The Old Remington: Part One

This is the first part of a fiction serial, in 1050 words.

Martin had always wanted to write a novel. He imagined his name on the cover, and thought ‘Martin Harwood’ would look good, especially after the words ‘The new bestseller from…’.

He had a solid idea for the story too. It would be about the frustrations of a forty-something man from the big city, a man whose life hadn’t quite worked out as he planned it. More or less his own story of course, but he would change the name of the main character, that was a given. Still, there were a few obstacles to overcome. For one thing, he didn’t own a computer. He had thought about typing the whole thing onto his mobile phone, but he soon gave up on that plan. He could save up and buy a computer, perhaps even a second-hand one, but he had been out of work for so long, cash was tight. Besides, he had always imagined himself clattering away on a typewriter, like real writers used to. Cold coffee in a mug by his side, and an ashtray filled to overflowing with cigarette butts at his elbow. That was another problem. Martin didn’t smoke.

Anything to get out of the flat, he had taken to wandering aimlessly around the back streets of the run down district he now called home. He did it at the same time every day, usually just as the street market traders were packing away, and less people crowded the narrow alleyways. It was good to have some routine in your day, a reason to get washed and dressed. He crossed over to head home, past the small shops that stayed open after the market closed. Something made him stop outside the window of one of them. It was an old typewriter, standing in its zip-up case. Nice and neat; a portable with a cream-coloured metal frame, the keys shining as if they had never struck a sheet of paper. He felt drawn into the cluttered shop, finding himself surrounded by ancient cameras, telescopes on stands, and binoculars hanging by their straps, from hooks in the ceiling.
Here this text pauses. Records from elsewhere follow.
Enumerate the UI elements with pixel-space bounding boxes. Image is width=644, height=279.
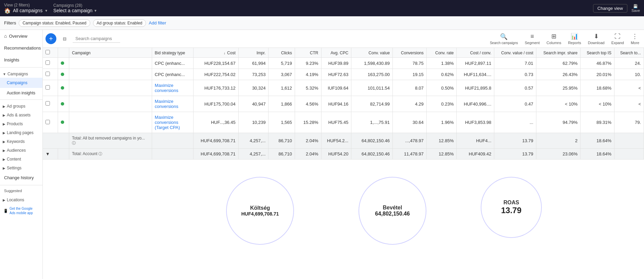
account-expand-cell[interactable]: ▼ xyxy=(43,149,58,160)
change-view-button[interactable]: Change view xyxy=(593,4,627,13)
status-indicator xyxy=(61,120,64,124)
sidebar-section-audiences[interactable]: ▶ Audiences xyxy=(0,145,42,154)
row-checkbox-cell[interactable] xyxy=(43,58,58,69)
account-cost-conv-cell: HUF409.42 xyxy=(457,149,494,160)
header-bid-strategy[interactable]: Bid strategy type xyxy=(152,48,193,58)
header-avg-cpc[interactable]: Avg. CPC xyxy=(321,48,351,58)
total-cpc-cell: HUF54.2... xyxy=(321,133,351,149)
filter-icon: ⊟ xyxy=(63,36,67,41)
account-bid-cell xyxy=(152,149,193,160)
row-checkbox[interactable] xyxy=(45,85,50,90)
sidebar-item-recommendations[interactable]: Recommendations xyxy=(0,42,42,54)
account-conv-cell: 11,478.97 xyxy=(393,149,427,160)
row-clicks-cell: 1,866 xyxy=(269,96,295,112)
download-button[interactable]: ⬇ Download xyxy=(586,32,607,45)
row-checkbox-cell[interactable] xyxy=(43,69,58,80)
account-status-cell xyxy=(58,149,69,160)
row-bid-cell[interactable]: Maximize conversions xyxy=(152,80,193,96)
header-ctr[interactable]: CTR xyxy=(295,48,321,58)
columns-button[interactable]: ⊞ Columns xyxy=(545,32,563,45)
sidebar-section-landing[interactable]: ▶ Landing pages xyxy=(0,128,42,136)
total-expand-cell xyxy=(43,133,69,149)
overview-icon: ⌂ xyxy=(4,33,7,39)
sidebar-section-keywords[interactable]: ▶ Keywords xyxy=(0,136,42,145)
row-bid-cell[interactable]: Maximize conversions (Target CPA) xyxy=(152,112,193,133)
campaign-dropdown-arrow-icon: ▼ xyxy=(94,9,97,13)
sidebar-section-campaigns[interactable]: ▼ Campaigns xyxy=(0,69,42,78)
row-cost-conv-cell: HUF40,996.... xyxy=(457,96,494,112)
add-campaign-button[interactable]: + xyxy=(45,33,56,44)
header-clicks[interactable]: Clicks xyxy=(269,48,295,58)
more-icon: ⋮ xyxy=(632,33,638,40)
row-conv-cell: 30.64 xyxy=(393,112,427,133)
header-conv-val-cost[interactable]: Conv. value / cost xyxy=(494,48,536,58)
filter-chip-adgroup-status[interactable]: Ad group status: Enabled xyxy=(93,19,146,27)
row-clicks-cell: 5,719 xyxy=(269,58,295,69)
sidebar-item-overview[interactable]: ⌂ Overview xyxy=(0,30,42,42)
select-all-checkbox[interactable] xyxy=(45,50,50,54)
expand-button[interactable]: ⛶ Expand xyxy=(609,32,626,45)
download-icon: ⬇ xyxy=(594,33,599,40)
filter-icon-button[interactable]: ⊟ xyxy=(59,33,70,44)
products-arrow-icon: ▶ xyxy=(3,122,5,126)
sidebar-divider-2 xyxy=(0,99,42,100)
row-checkbox-cell[interactable] xyxy=(43,80,58,96)
header-search-to[interactable]: Search to... xyxy=(614,48,644,58)
filter-chip-campaign-status[interactable]: Campaign status: Enabled, Paused xyxy=(19,19,90,27)
header-campaign[interactable]: Campaign xyxy=(69,48,152,58)
status-indicator xyxy=(61,102,64,106)
segment-button[interactable]: ≡ Segment xyxy=(523,32,542,45)
sort-icon: ↓ xyxy=(224,51,225,55)
search-input[interactable] xyxy=(73,35,120,43)
audiences-arrow-icon: ▶ xyxy=(3,149,5,152)
row-search-to-cell: 24. xyxy=(614,58,644,69)
header-conv-rate[interactable]: Conv. rate xyxy=(426,48,457,58)
account-cv-cost-cell: 13.79 xyxy=(494,149,536,160)
add-filter-button[interactable]: Add filter xyxy=(149,20,166,25)
row-checkbox-cell[interactable] xyxy=(43,96,58,112)
row-checkbox-cell[interactable] xyxy=(43,112,58,133)
header-checkbox[interactable] xyxy=(43,48,58,58)
reports-button[interactable]: 📊 Reports xyxy=(566,32,583,45)
header-search-impr[interactable]: Search impr. share xyxy=(536,48,580,58)
row-conv-rate-cell: 0.62% xyxy=(426,69,457,80)
sidebar-section-products[interactable]: ▶ Products xyxy=(0,119,42,128)
sidebar-item-auction-insights[interactable]: Auction insights xyxy=(0,88,42,98)
campaigns-selector[interactable]: Campaigns (28) Select a campaign ▼ xyxy=(53,3,97,13)
search-toolbar-button[interactable]: 🔍 Search campaigns xyxy=(488,32,520,45)
row-conv-val-cell: 82,714.99 xyxy=(351,96,393,112)
sidebar-item-change-history[interactable]: Change history xyxy=(0,172,42,184)
sidebar-section-ads[interactable]: ▶ Ads & assets xyxy=(0,110,42,119)
search-icon: 🔍 xyxy=(500,33,508,40)
all-campaigns-dropdown[interactable]: 🏠 All campaigns ▼ xyxy=(4,7,48,14)
sidebar-item-campaigns[interactable]: Campaigns xyxy=(0,78,42,88)
ads-arrow-icon: ▶ xyxy=(3,113,5,117)
sidebar-get-app[interactable]: 📱 Get the Google Ads mobile app xyxy=(0,204,42,218)
sidebar-item-insights[interactable]: Insights xyxy=(0,54,42,66)
row-conv-cell: 8.07 xyxy=(393,80,427,96)
header-impr[interactable]: Impr. xyxy=(238,48,269,58)
row-checkbox[interactable] xyxy=(45,120,50,124)
header-conv-value[interactable]: Conv. value xyxy=(351,48,393,58)
sidebar-section-locations[interactable]: ▶ Locations xyxy=(0,195,42,204)
row-bid-cell[interactable]: Maximize conversions xyxy=(152,96,193,112)
sidebar-section-adgroups[interactable]: ▶ Ad groups xyxy=(0,101,42,110)
keywords-arrow-icon: ▶ xyxy=(3,140,5,144)
total-cost-conv-cell: HUF4... xyxy=(457,133,494,149)
save-button[interactable]: 💾 Save xyxy=(631,4,640,13)
row-impr-cell: 40,947 xyxy=(238,96,269,112)
row-ctr-cell: 4.19% xyxy=(295,69,321,80)
sidebar-section-content[interactable]: ▶ Content xyxy=(0,154,42,163)
account-total-row: ▼ Total: Account ⓘ HUF4,699,708.71 4,257… xyxy=(43,149,644,160)
header-cost-conv[interactable]: Cost / conv. xyxy=(457,48,494,58)
row-checkbox[interactable] xyxy=(45,101,50,106)
header-conversions[interactable]: Conversions xyxy=(393,48,427,58)
header-search-top[interactable]: Search top IS xyxy=(581,48,614,58)
row-checkbox[interactable] xyxy=(45,60,50,65)
row-status-cell xyxy=(58,69,69,80)
more-button[interactable]: ⋮ More xyxy=(629,32,641,45)
row-checkbox[interactable] xyxy=(45,72,50,76)
header-cost[interactable]: ↓ Cost xyxy=(193,48,238,58)
sidebar-section-settings[interactable]: ▶ Settings xyxy=(0,163,42,172)
row-conv-val-cell: 1,598,430.89 xyxy=(351,58,393,69)
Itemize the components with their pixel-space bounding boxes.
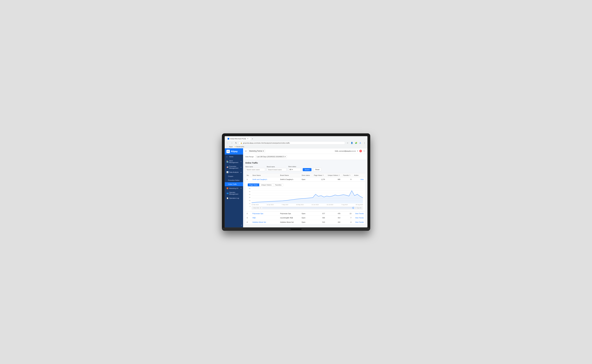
log-label: Operation Log [229, 197, 239, 199]
chart-row: Page Views Unique Visitors Favorites [245, 181, 365, 211]
row1-hide-link[interactable]: Hide [360, 179, 364, 180]
laptop-notch [290, 229, 302, 230]
timeline-play-icon[interactable]: ⏸ [260, 207, 261, 209]
table-row-1: 1 Smith and Caughey's Smith & Caughey's … [245, 177, 365, 181]
row2-store-link[interactable]: Polynesian Spa [253, 213, 263, 214]
y-label-20: 20 [248, 200, 250, 201]
marketing-kit-icon: 🎁 [226, 187, 228, 189]
row2-view-trends-link[interactable]: View Trends [355, 213, 364, 214]
sidebar-item-home[interactable]: ⌂ Home [225, 155, 243, 159]
address-bar[interactable]: 🔒 gmportal.alipay.com/index.htm#/analysi… [239, 141, 345, 144]
browser-tab-active[interactable]: Global Merchant Portal ✕ [226, 137, 251, 140]
log-icon: 📋 [226, 197, 228, 199]
notification-badge[interactable]: 22 [359, 150, 362, 152]
sidebar-item-promotion-notice[interactable]: Promotion Notice [225, 178, 243, 182]
new-tab-button[interactable]: + [251, 137, 254, 140]
row1-store-link[interactable]: Smith and Caughey's [253, 179, 267, 180]
profile-icon[interactable]: 👤 [350, 141, 353, 145]
store-status-select[interactable]: All ▾ [288, 168, 301, 171]
sidebar-logo: A Alipay [225, 148, 243, 155]
tab-close-button[interactable]: ✕ [247, 138, 249, 140]
marketing-partner-button[interactable]: Marketing Partner ▾ [248, 150, 265, 153]
y-label-30: 30 [248, 197, 250, 198]
home-icon: ⌂ [226, 156, 228, 158]
info-icon[interactable]: ⓘ [363, 150, 365, 152]
browser-tabs: Global Merchant Portal ✕ + [225, 136, 367, 140]
brand-name-label: Brand name [267, 166, 287, 168]
sidebar-item-online-traffic[interactable]: Online Traffic [225, 182, 243, 186]
sidebar-collapse-button[interactable]: ‹ [225, 223, 243, 227]
date-range-selector[interactable]: Last 180 Days (2019/03/22-2019/08/17) ▾ [255, 155, 287, 158]
extension-icon[interactable]: 🧩 [354, 141, 358, 145]
section-title: Online Traffic [245, 162, 365, 164]
store-icon: 🏪 [226, 161, 228, 162]
apps-bookmark[interactable]: ⋮⋮ Apps [226, 146, 233, 148]
bookmark-star-icon[interactable]: ☆ [346, 141, 349, 145]
forward-button[interactable]: → [230, 141, 233, 145]
col-header-views[interactable]: Page Views ⇅ [313, 173, 326, 177]
hamburger-icon[interactable]: ≡ [245, 150, 246, 152]
chart-container: Page Views Unique Visitors Favorites [245, 182, 365, 211]
sidebar-item-coupon[interactable]: Coupon [225, 174, 243, 178]
chart-tab-unique-visitors[interactable]: Unique Visitors [259, 183, 273, 186]
user-dropdown-icon[interactable]: ▾ [357, 150, 358, 152]
col-header-visitors[interactable]: Unique Visitors ⇅ [326, 173, 342, 177]
views-sort-icon: ⇅ [323, 175, 324, 176]
row4-fav: 4 [342, 220, 353, 224]
sidebar-item-operation-log[interactable]: 📋 Operation Log [225, 196, 243, 200]
row1-status: Open [300, 177, 313, 181]
col-header-favorite[interactable]: Favorite ⇅ [342, 173, 353, 177]
slider-thumb[interactable] [353, 207, 354, 209]
sidebar-nav: ⌂ Home 🏪 Store Management ▾ 📢 Promotion … [225, 155, 243, 223]
reload-button[interactable]: ↻ [234, 141, 238, 145]
table-row-2: 2 Polynesian Spa Polynesian Spa Open 577… [245, 211, 365, 215]
content-header: Data Range: Last 180 Days (2019/03/22-20… [243, 154, 367, 160]
row4-view-trends-link[interactable]: View Trends [355, 221, 364, 223]
sidebar-item-promotion-management[interactable]: 📢 Promotion Management ▾ [225, 164, 243, 170]
slider-track[interactable] [262, 208, 354, 208]
collapse-icon: ‹ [241, 224, 242, 226]
url-text: gmportal.alipay.com/index.htm#/analysis/… [243, 142, 290, 144]
col-header-no: No. [245, 173, 251, 177]
back-button[interactable]: ← [226, 141, 229, 145]
sidebar: A Alipay ⌂ Home 🏪 Store Management ▾ 📢 [225, 148, 243, 227]
menu-icon[interactable]: ⋮ [363, 141, 366, 145]
sidebar-item-store-management[interactable]: 🏪 Store Management ▾ [225, 159, 243, 164]
reset-button[interactable]: Reset [313, 168, 321, 171]
sidebar-item-marketing-kit[interactable]: 🎁 Marketing Kit ▾ [225, 186, 243, 190]
brand-name-input[interactable] [267, 168, 287, 171]
topbar-right: Hello, account@payplus.co.nz ▾ 22 ⓘ [335, 150, 365, 152]
marketing-partner-dropdown-icon: ▾ [263, 150, 264, 152]
row4-visitors: 410 [326, 220, 342, 224]
chart-tab-favorites[interactable]: Favorites [273, 183, 283, 186]
date-dropdown-icon: ▾ [285, 156, 286, 158]
x-label-7: 7 Aug 2019 [341, 204, 348, 205]
marketing-partner-label: Marketing Partner [249, 150, 263, 152]
alipay-ext-icon[interactable]: A [359, 141, 362, 145]
store-status-label: Store status [288, 166, 301, 167]
timeline-slider[interactable]: 2 Mar 2019 ⏸ 17 Sep 201 [252, 206, 363, 210]
sidebar-item-data-analysis[interactable]: 📊 Data Analysis ▴ [225, 170, 243, 174]
x-label-8: 30 Aug 2019 [356, 204, 363, 205]
table-body: 1 Smith and Caughey's Smith & Caughey's … [245, 177, 365, 224]
sidebar-item-operator-management[interactable]: 👥 Operator Management [225, 190, 243, 196]
store-expand-icon: ▾ [241, 161, 241, 162]
row3-no: 3 [245, 215, 251, 220]
table-row-3: 3 华源 nourishinglife 华源 Open 565 414 7 Vi… [245, 215, 365, 220]
search-button[interactable]: Search [303, 168, 312, 171]
row3-views: 565 [313, 215, 326, 220]
bookmarks-item[interactable]: ★ Bookmarks [234, 146, 244, 148]
row3-store-link[interactable]: 华源 [253, 217, 256, 219]
row3-view-trends-link[interactable]: View Trends [355, 217, 364, 219]
data-icon: 📊 [226, 171, 228, 173]
chart-tab-page-views[interactable]: Page Views [248, 183, 259, 186]
apps-label: Apps [229, 146, 233, 148]
row1-store: Smith and Caughey's [251, 177, 279, 181]
store-name-label: Store name [245, 166, 265, 168]
store-name-input[interactable] [245, 168, 265, 171]
content-body: Online Traffic Store name Brand name [243, 160, 367, 227]
row4-store-link[interactable]: Hobbiton Movie Set [253, 221, 266, 223]
tab-title: Global Merchant Portal [230, 138, 246, 140]
row2-no: 2 [245, 211, 251, 215]
sidebar-item-data-label: Data Analysis [229, 171, 239, 173]
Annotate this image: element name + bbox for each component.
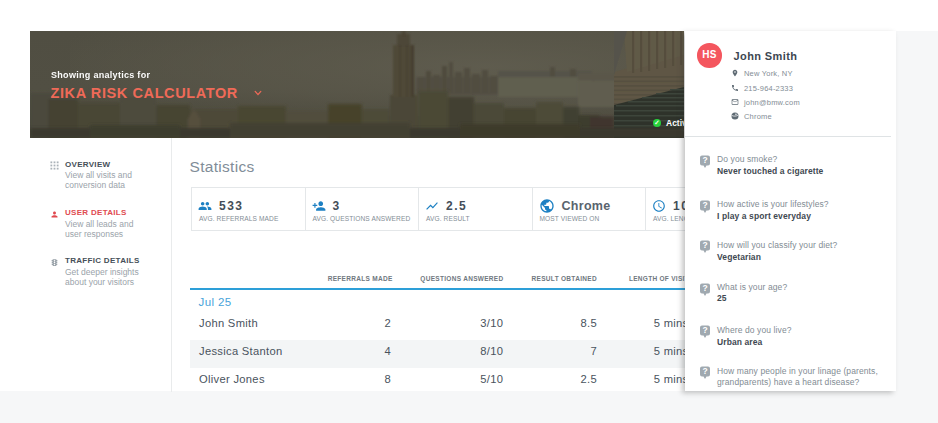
svg-text:?: ? <box>702 241 707 251</box>
svg-text:?: ? <box>702 200 707 210</box>
svg-text:?: ? <box>702 283 707 293</box>
svg-text:?: ? <box>702 155 707 165</box>
svg-text:?: ? <box>702 366 707 376</box>
svg-text:?: ? <box>702 325 707 335</box>
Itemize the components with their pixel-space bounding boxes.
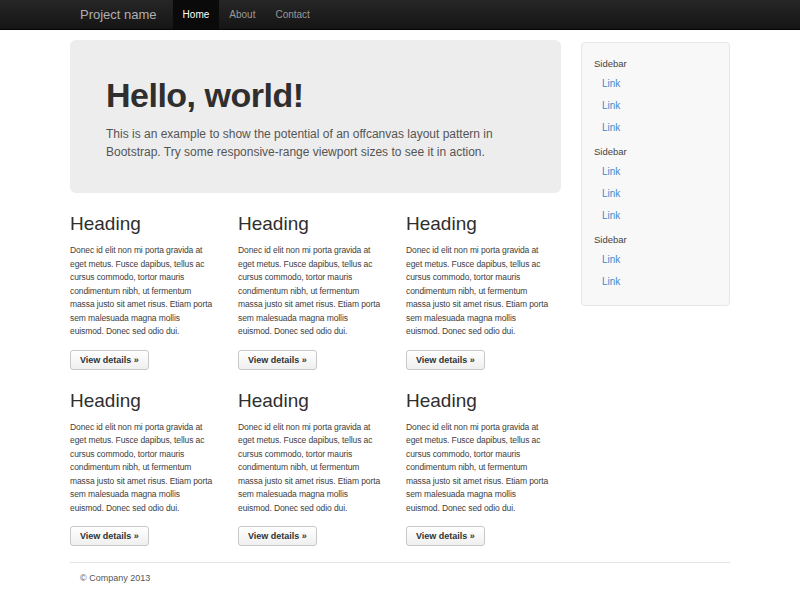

Everything he had seen so far led him to expect the appearance of some elderly, shabby man behind the counter. But when the curtains leading to the room behind parted, he was surprised to be greeted by a very smart man, in an immaculate three-piece suit. His hair was slicked back, and he wore a fresh flower in the buttonhole of the jacket. Martin looked him up and down. To say this character was out of place in such a shop was an understatement. “What can I help you with sir?” The voice sounded younger than the man speaking, and the accent was European, perhaps Dutch. “The portable typewriter in the window, could I look at it please?” Martin tried to sound disinterested, no need to let the bloke think he was too keen. The shopkeeper moved to the window, his action smooth, as if gliding on ice. “Ah you have a good eye, sir, if I may say so. That’s a classic, the Remington Ten Forty, the writer’s friend”. As he handed it to Martin, he winked, as if they were sharing a secret.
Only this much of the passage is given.